Süprematizm Sanat Akımı sınırlı sayıda renk kullanarak daire, kare, çizgiler ve dikdörtgenler gibi temel geometrik formlara odaklanmış bir sanat hareketidir. 1913 yıllarında, Rusya’da Kazimir Maleviç tarafından kurulan ve Maleviç’in 1915 Sergisi Fütürist Fuarında ilan edilmiştir. Maleviç Süprematizmi, “nesnelerin görsel tasviri üzerinde saf sanatsal duygu üstünlüğüne” dayanan bir soyut sanat anlamına gelmektedir.

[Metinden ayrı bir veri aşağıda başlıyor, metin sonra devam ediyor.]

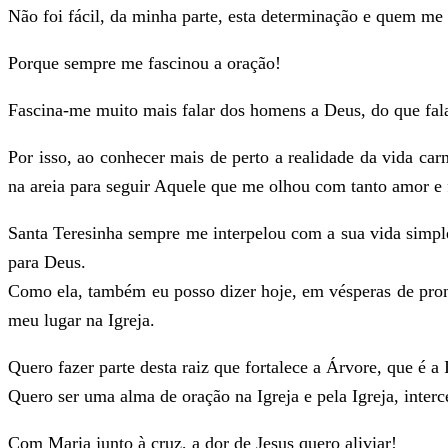
Não foi fácil, da minha parte, esta determinação e quem me
Porque sempre me fascinou a oração!
Fascina-me muito mais falar dos homens a Deus, do que fal
Por isso, ao conhecer mais de perto a realidade da vida car
na areia para seguir Aquele que me olhou com tanto amor e
Santa Teresinha sempre me interpelou com a sua vida simple
para Deus.
Como ela, também eu posso dizer hoje, em vésperas de pronu
meu lugar na Igreja.
Quero fazer parte desta raiz que fortalece a Árvore, que é a 
Quero ser uma alma de oração na Igreja e pela Igreja, inte
Com Maria junto à cruz, a dor de Jesus quero aliviar!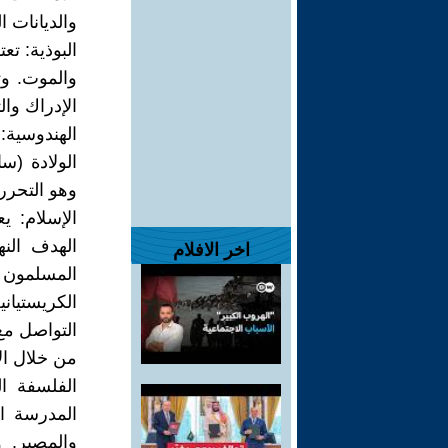
والديانات ا
البوذية: تعت
والموت. وت
الإدراك وال
الهندوسية:
الولادة (س
وهو التحرر 
الإسلام: ي
الهدف النه
اخر الافلام
المسلمون ب
الكريستياني
التواصل مع 
من خلال الإ
الفلسفة ال
المدرسة ال
والمصير. 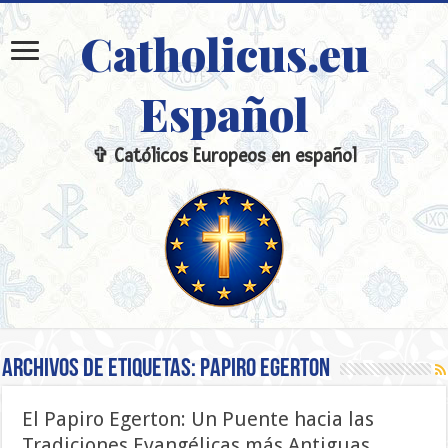
Catholicus.eu
Español
✞ Católicos Europeos en español
Archivos de etiquetas:
Papiro Egerton
El Papiro Egerton: Un Puente hacia las
Tradiciones Evangélicas más Antiguas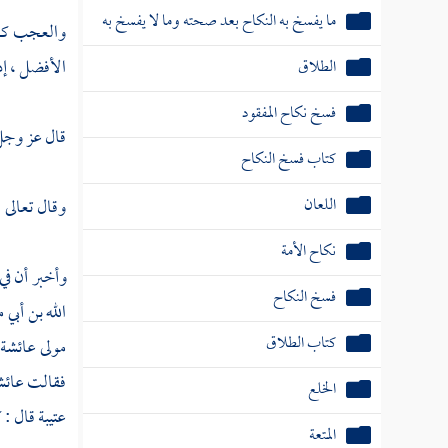
الطلاق
والعجب كله 
فسخ نكاح المفقود
الأفضل ، إذا
كتاب فسخ النكاح
قال عز وجل
اللعان
نكاح الأمة
وقال تعالى 
فسخ النكاح
كتاب الطلاق
وأخبر أن في 
الله بن أبي 
الخلع
مولى عائشة
المتعة
فقالت
عائش
الرجعة
عتيبة
قال : 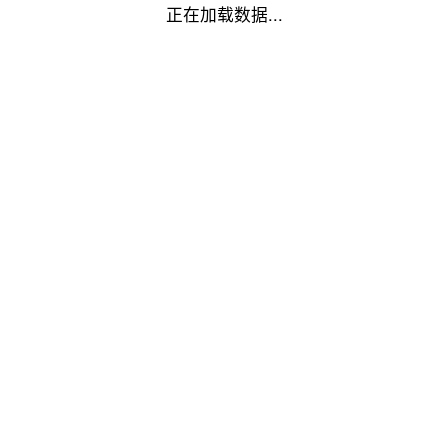
正在加载数据...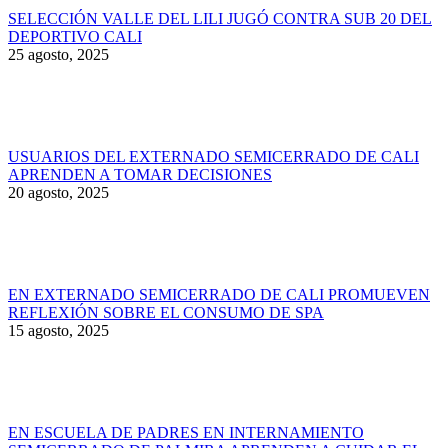
SELECCIÓN VALLE DEL LILI JUGÓ CONTRA SUB 20 DEL
DEPORTIVO CALI
25 agosto, 2025
USUARIOS DEL EXTERNADO SEMICERRADO DE CALI
APRENDEN A TOMAR DECISIONES
20 agosto, 2025
EN EXTERNADO SEMICERRADO DE CALI PROMUEVEN
REFLEXIÓN SOBRE EL CONSUMO DE SPA
15 agosto, 2025
EN ESCUELA DE PADRES EN INTERNAMIENTO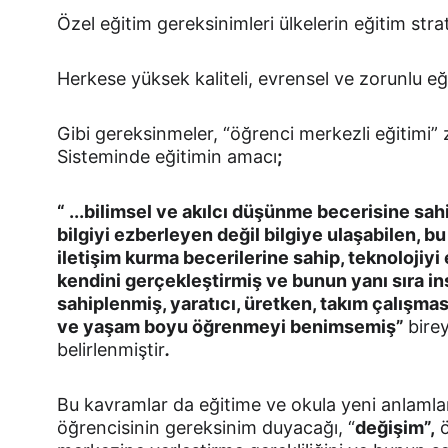
Özel eğitim gereksinimleri ülkelerin eğitim strate
Herkese yüksek kaliteli, evrensel ve zorunlu eğit
Gibi gereksinmeler, “öğrenci merkezli eğitimi” z
Sisteminde eğitimin amacı
;
“ ...bilimsel ve akılcı düşünme becerisine sahi
bilgiyi ezberleyen değil bilgiye ulaşabilen, bu 
iletişim kurma becerilerine sahip, teknolojiyi e
kendini gerçekleştirmiş ve bunun yanı sıra ins
sahiplenmiş, yaratıcı, üretken, takım çalışma
ve yaşam boyu öğrenmeyi benimsemiş”
bire
belirlenmiştir
.
Bu kavramlar da eğitime ve okula yeni anlamla
öğrencisinin gereksinim duyacağı, “
değişim”,
 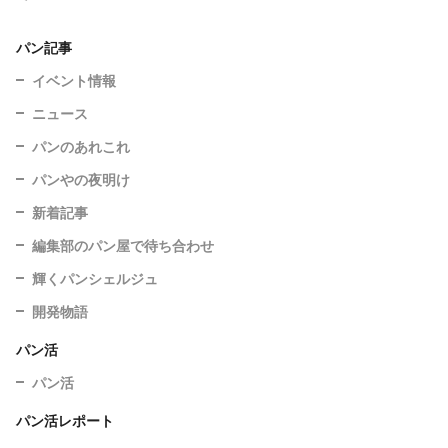
パン記事
イベント情報
ニュース
パンのあれこれ
パンやの夜明け
新着記事
編集部のパン屋で待ち合わせ
輝くパンシェルジュ
開発物語
パン活
パン活
パン活レポート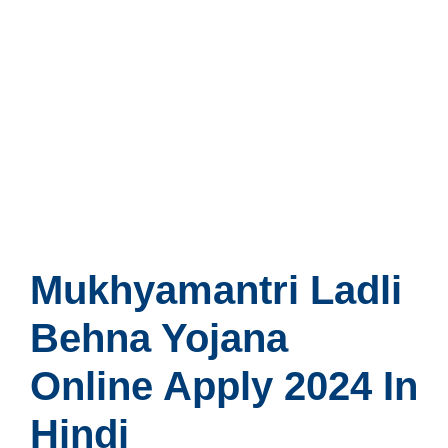
Mukhyamantri Ladli
Behna Yojana
Online Apply 2024 In
Hindi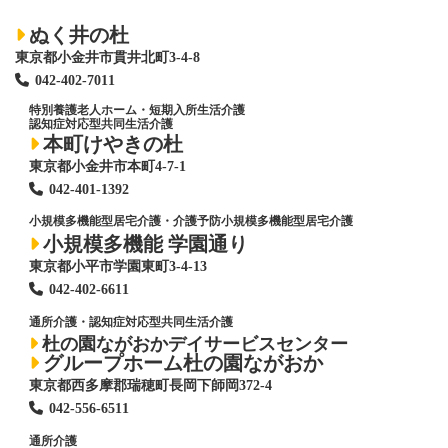
ぬく井の杜
東京都小金井市貫井北町3-4-8
042-402-7011
特別養護老人ホーム
・短期入所生活介護
認知症対応型共同生活介護
本町けやきの杜
東京都小金井市本町4-7-1
042-401-1392
小規模多機能型居宅介護・介護予防小規模多機能型居宅介護
小規模多機能 学園通り
東京都小平市学園東町3-4-13
042-402-6611
通所介護・認知症対応型共同生活介護
杜の園ながおかデイサービスセンター
グループホーム杜の園ながおか
東京都西多摩郡瑞穂町長岡下師岡372-4
042-556-6511
通所介護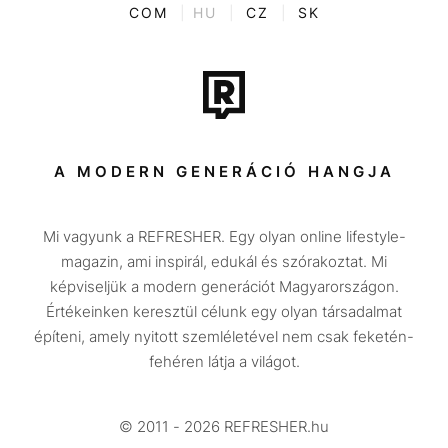
ENTR
COM
|
HU
|
CZ
|
SK
Film + sorozat
Tech-Tudomány
Sport
Társadalom
A MODERN GENERÁCIÓ HANGJA
Közélet
Mi vagyunk a REFRESHER. Egy olyan online lifestyle-
Utazás
magazin, ami inspirál, edukál és szórakoztat. Mi
Életmód
képviseljük a modern generációt Magyarországon.
Értékeinken keresztül célunk egy olyan társadalmat
Design
építeni, amely nyitott szemléletével nem csak feketén-
Beszélgetések
fehéren látja a világot.
Arcok
© 2011 - 2026 REFRESHER.hu
Videó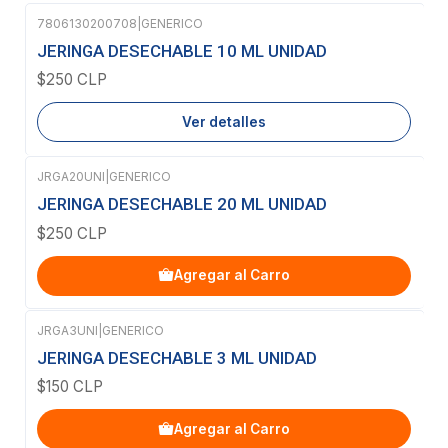
7806130200708
|
GENERICO
Agotado
JERINGA DESECHABLE 10 ML UNIDAD
$250 CLP
Ver detalles
JRGA20UNI
|
GENERICO
JERINGA DESECHABLE 20 ML UNIDAD
$250 CLP
Agregar al Carro
JRGA3UNI
|
GENERICO
JERINGA DESECHABLE 3 ML UNIDAD
$150 CLP
Agregar al Carro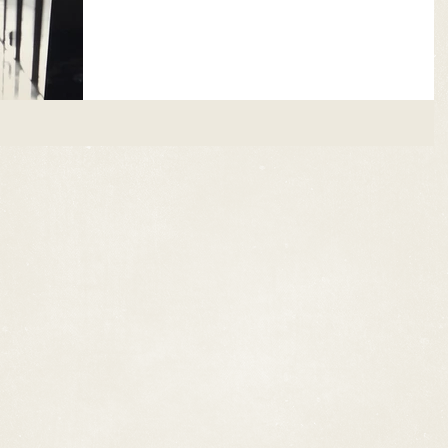
お母さんの 雰囲気がとても素敵です。 撮ったのは僕
です（╹◡╹）笑 （いいカメラといいレンズのお陰）..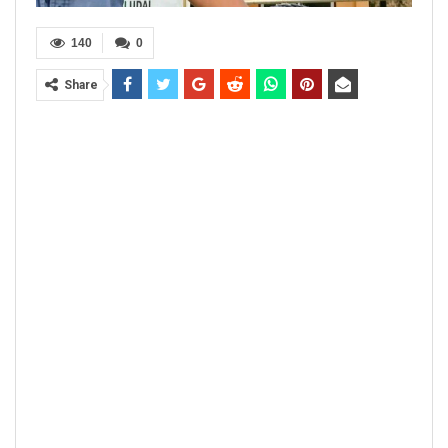
140
0
Share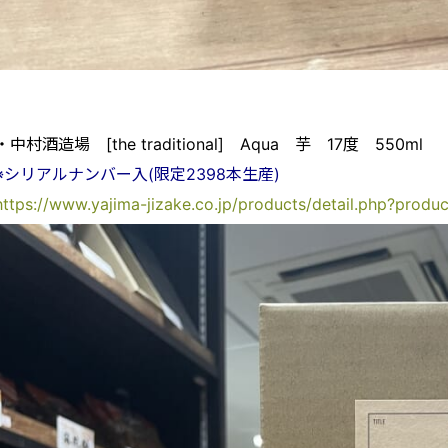
・中村酒造場 [the traditional] Aqua 芋 17度 550ml
※シリアルナンバー入(限定2398本生産)
https://www.yajima-jizake.co.jp/products/detail.php?produ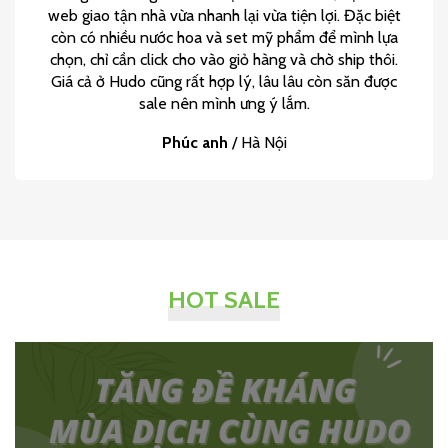
web giao tận nhà vừa nhanh lại vừa tiện lợi. Đặc biệt
còn có nhiều nước hoa và set mỹ phẩm để mình lựa
chọn, chỉ cần click cho vào giỏ hàng và chờ ship thôi.
Giá cả ở Hudo cũng rất hợp lý, lâu lâu còn săn được
sale nên mình ưng ý lắm.
Phúc anh
/
Hà Nội
HOT SALE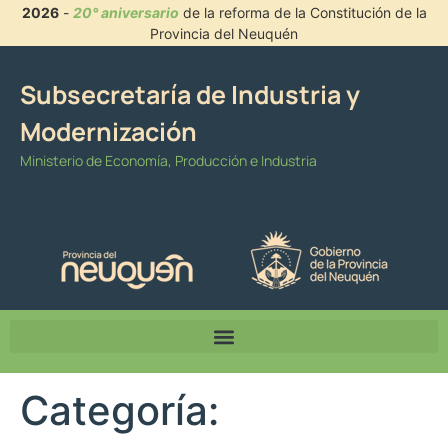
2026
-
20° aniversario
de la reforma de la Constitución de la
Provincia del Neuquén
Subsecretaría de Industria y
Modernización
Ministerio de Economía, Producción e Industria
Categoría: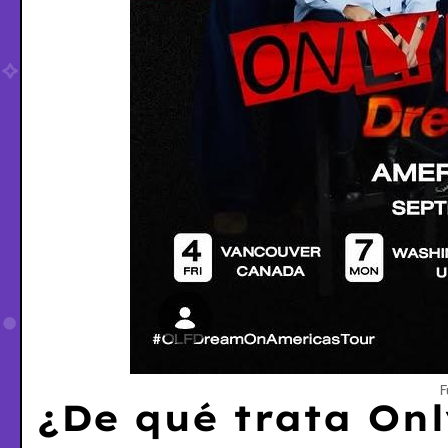
F
¿De qué trata On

Malevich, 1913 yılında gerçekleştirdiği beyaz zemin üzerinde siyah kare resmiyle “Süprematizm” adını verdiği akımın öncülüğünü de yapmıştır. 1915 yılında düzenlenen Son Fütürist Sergisi ile birlikte Malevich “Kübizm ve Fütürizm’den Süpreatizm’e: Yeni Resimsel Gerçekçilik” adındaki bir bildiri yayımlamış, sanat eserlerini doğal biçimlerin kölesi olmaktan kurtardığını düşünen Malevich onları kendi dillerini konuşmaları için nasıl serbest bıraktığını bu bildiri ile anlatmıştır. Maleviç kendi yapıtlarını sanatın ruhuna uygun olduğu belirterek geleneksele karşı durmuş ve bu özgürlüğü sanatın yeni gerçekliği olduğunu belirterek soyut sanatın sınırlarını da genişletmiştir.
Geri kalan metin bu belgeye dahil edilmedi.